Integrantes do primeiro escalão do governo Lula comemoraram a decisão do ministro do Supremo Tribunal Federal (STF) André Mendonça nesta quarta-feira, 29, que limitou os efeitos da lei das “saidinhas”. Mendonça decidiu que as restrições impostas pelo Congresso às saídas temporárias de presos não devem afetar os detentos que já cumprem pena. Ou seja, somente as pessoas detidas após a promulgação da lei não terão o direito de deixar o cárcere temporariamente.
A nova lei proibiu a saída temporária ou o trabalho externo para quem foi condenado por crime hediondo ou cometido com grave ameaça. Mendonça afirmou, contudo, a legislação só pode retroagir caso beneficie o réu.
“Assim, entendo pela impossibilidade de retroação da Lei nº 14.836, de 2024, no que toca à limitação aos institutos da saída temporária e trabalho externo para alcançar aqueles que cumprem pena por crime crime hediondo ou com violência ou grave ameaça contra pessoa — no qual se enquadra o crime de roubo —, cometido anteriormente à sua edição”, argumentou o ministro, em decisão de terça-feira.
Enquanto isso, o Planalto descarta judicializar o assunto para não gerar uma nova crise com o Congresso, mas aguarda um partido aliado entrar com uma ação na Corte, como maneira de anular a medida sem a digital do Executivo.
A leitura no Ministério da Justiça, por exemplo, é de que a decisão de Mendonça posterga os efeitos da lei aprovada pelo Congresso por “no mínimo dez anos”. Interlocutores na pasta explicam que as pessoas atingidas pelo fim das saidinhas só poderiam requisitar o benefício após o trânsito em julgado da condenação e a progressão de regime – dois trâmites demorados no sistema de Justiça.

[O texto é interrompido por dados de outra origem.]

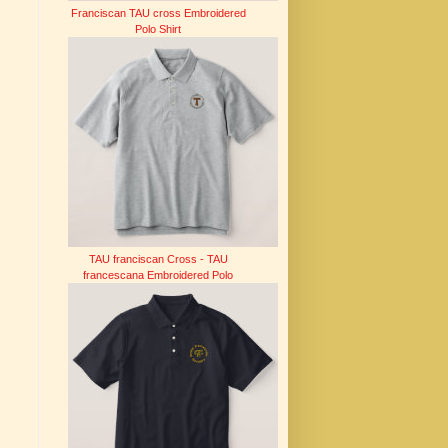
Franciscan TAU cross Embroidered
Polo Shirt
TAU franciscan Cross - TAU
francescana Embroidered Polo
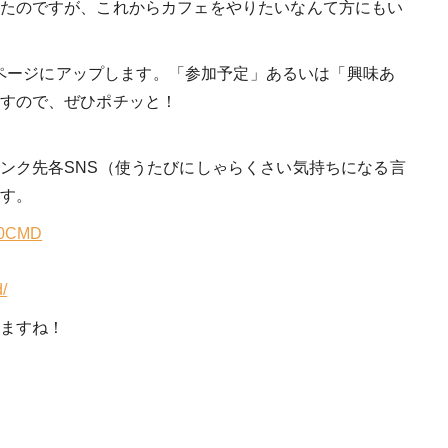
たのですが、これからカフェをやりたいなんて方にもい
ントページにアップします。「参加予定」あるいは「興味あ
すので、ぜひポチッと！
ンク先各SNS（使うたびにしゃらくさい気持ちになる言
す。
a20CMD
/
ますね！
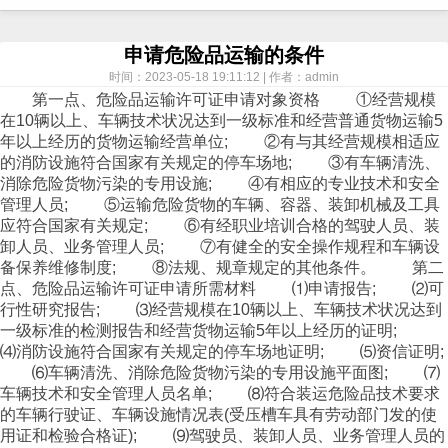
申请危险品运输的条件
时间：2023-05-18 19:11:12 | 作者：admin
第一点、危险品运输许可证申请对象资格 ①经营规模
在10辆以上、车辆技术状况达到一级标准和经营普通货物运输5
年以上经历的货物运输经营单位; ②有与其经营规模相适应
的消防设施符合国家有关规定的停车场地; ③有车辆清洗、
消除危险货物污染的专用设施; ④有相应的专业技术和安全
管理人员; ⑤运输危险货物的车辆、容器、装卸机械及工具
应符合国家有关规定; ⑥有经职业培训合格的驾驶人员、装
卸人员、业务管理人员; ⑦有健全的安全操作规程和车辆设
备保养维修制度; ⑧法规、规章规定的其他条件。 第二
点、危险品运输许可证申请所需材料 ⑴申请报告; ⑵可
行性研究报告; ⑶经营规模在10辆以上、车辆技术状况达到
一级标准的检测报告和经营货物运输5年以上经历的证明;
⑷消防设施符合国家有关规定的停车场地证明; ⑸资信证明;
⑹车辆清洗、消除危险货物污染的专用设施平面图; ⑺
车辆技术和安全管理人员名单; ⑻符合装运危险品技术要求
的车辆行驶证、车辆设施情况表(受压槽车具有劳动部门发的使
用证和检验合格证); ⑼驾驶员、装卸人员、业务管理人员的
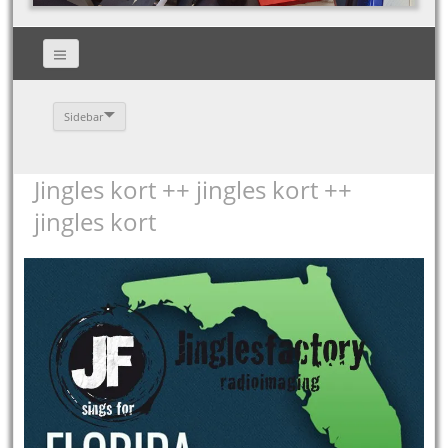
Sidebar
Jingles kort ++ jingles kort ++
jingles kort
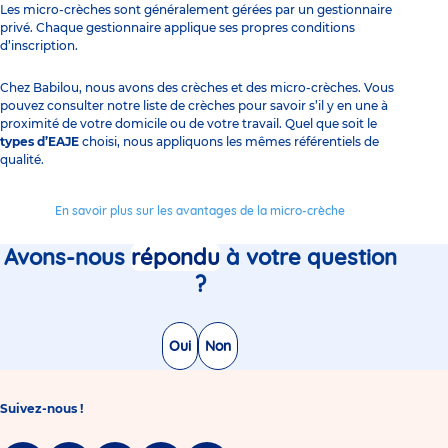
Les micro-crèches sont généralement gérées par un
gestionnaire
privé
. Chaque gestionnaire applique ses propres conditions
d’inscription.
Chez Babilou, nous avons des crèches et des micro-crèches. Vous
pouvez consulter notre liste de crèches pour savoir s’il y en une à
proximité de votre domicile ou de votre travail. Quel que soit le
types d’EAJE
choisi, nous appliquons les mêmes
référentiels de
qualité
.
En savoir plus sur les avantages de la micro-crèche
Avons-nous
répondu
à votre question
?
Oui
Non
Suivez-nous !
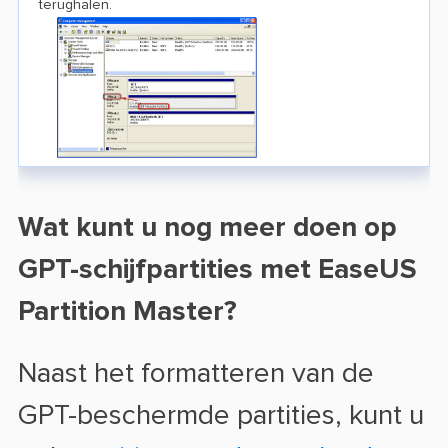
terughalen.
Wat kunt u nog meer doen op
GPT-schijfpartities met EaseUS
Partition Master?
Naast het formatteren van de
GPT-beschermde partities, kunt u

Além disso, a decisão de Mendonça é vista como um aval para que os juízes de execução penal continuem a atuar da mesma forma. São esses magistrados que decidem quais presos se enquadram nas regras de uso das saidinhas. O primeiro escalão do governo Lula também vê o despacho do ministro como um indicativo de como o STF deve julgar o tema – de forma moderada, como defende o Planalto – caso seja provocado por questões mais amplas.
Apesar de o PSOL estudar protocolar uma Ação de Descumprimento de Preceito Fundamental (ADPF) para derrubar o fim da saidinha, a expectativa dos ministros do governo é que entidades como a Ordem dos Advogados do Brasil (OAB) e a Defensoria Pública da União recorram à Justiça.
Entenda mudança na legislação
A lei que mudou as regras sobre as saídas temporárias foi aprovado pela Câmara em março, um mês após passar pelo Senado. No mês seguinte, o presidente Luiz Inácio Lula da Silva vetou um ponto central do texto: a autorização para presos de saírem da cadeia para visitar a família. Esse veto foi derrubado na terça-feira pelo Congresso, e essa restrição também passa a valer.
Lula sancionou outros três pontos do projeto: o que obriga a realização de exame criminológico para a progressão de regime; o que impõe o uso de tornozeleira nas “saidinhas”; e o que proíbe o benefício para quem cometeu crimes hediondos. Essas restrições, portanto, já estão em vigor desde abril.
Especialistas ouvidos pelo GLOBO após o projeto de lei avançar no Senado, em fevereiro, já haviam divergido sobre o efeito para quem já estava na cadeia. A discordância existe devido a uma interpretação sobre se o que foi alterado é o Código Penal em si — o que não permitia a retroatividade — ou apenas a Lei de Execuções Penais.